→ The data
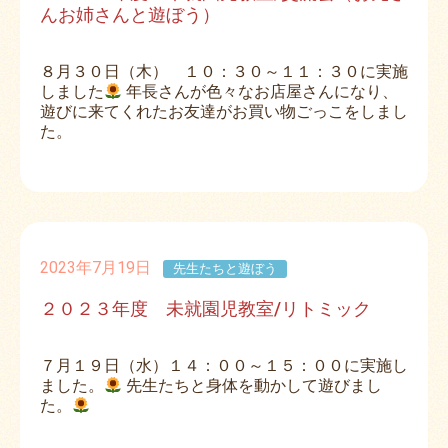
んお姉さんと遊ぼう）
８月３０日（木） １０：３０～１１：３０に実施
しました
年長さんが色々なお店屋さんになり、
遊びに来てくれたお友達がお買い物ごっこをしまし
た。
2023年7月19日
先生たちと遊ぼう
２０２３年度 未就園児教室/リトミック
７月１９日（水）１４：００～１５：００に実施し
ました。
先生たちと身体を動かして遊びまし
た。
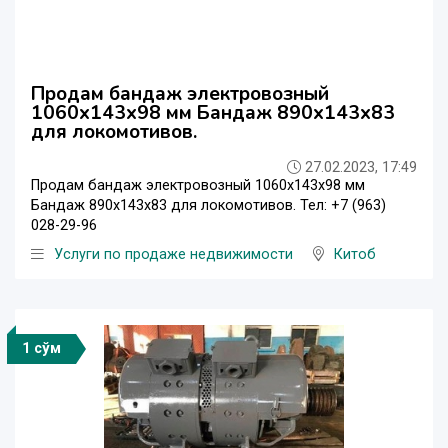
Продам бандаж электровозный
1060х143х98 мм Бандаж 890х143х83
для локомотивов.
27.02.2023, 17:49
Продам бандаж электровозный 1060х143х98 мм
Бандаж 890х143х83 для локомотивов. Тел: +7 (963)
028-29-96
Услуги по продаже недвижимости
Китоб
1 сўм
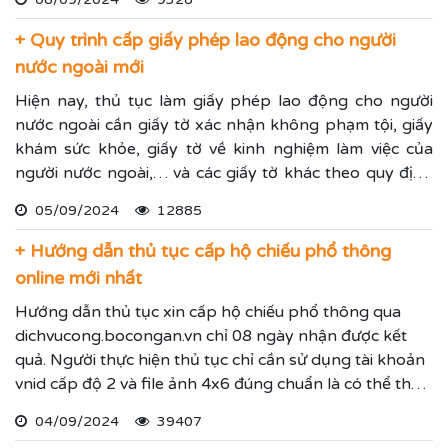
quy định mới nhất.
+ Quy trình cấp giấy phép lao động cho người
nước ngoài mới
Hiện nay, thủ tục làm giấy phép lao động cho người
nước ngoài cần giấy tờ xác nhận không phạm tội, giấy
khám sức khỏe, giấy tờ về kinh nghiệm làm việc của
người nước ngoài,… và các giấy tờ khác theo quy định
tại nghị định 152/2020/NĐ-CP được sửa đổi bởi nghị
05/09/2024
12885
định 70/2023/NĐ-CP. Luật Trí Nam hướng dẫn quy
trình cấp giấy phép lao động mới nhất để mọi người
+ Hướng dẫn thủ tục cấp hộ chiếu phổ thông
tham khảo.
online mới nhất
Hướng dẫn thủ tục xin cấp hộ chiếu phổ thông qua
dichvucong.bocongan.vn chỉ 08 ngày nhận được kết
quả. Người thực hiện thủ tục chỉ cần sử dụng tài khoản
vnid cấp độ 2 và file ảnh 4x6 đúng chuẩn là có thể thực
hiện nộp hồ sơ online
04/09/2024
39407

→ Required work
Beginning with the line that holds "dichvucong.bocongan.vn chỉ 08", please give again each line exactly until the records end, and include that final line.

→ Your solution
dichvucong.bocongan.vn chỉ 08 ngày nhận được kết
quả. Người thực hiện thủ tục chỉ cần sử dụng tài khoản
vnid cấp độ 2 và file ảnh 4x6 đúng chuẩn là có thể thực
hiện nộp hồ sơ online
04/09/2024
39407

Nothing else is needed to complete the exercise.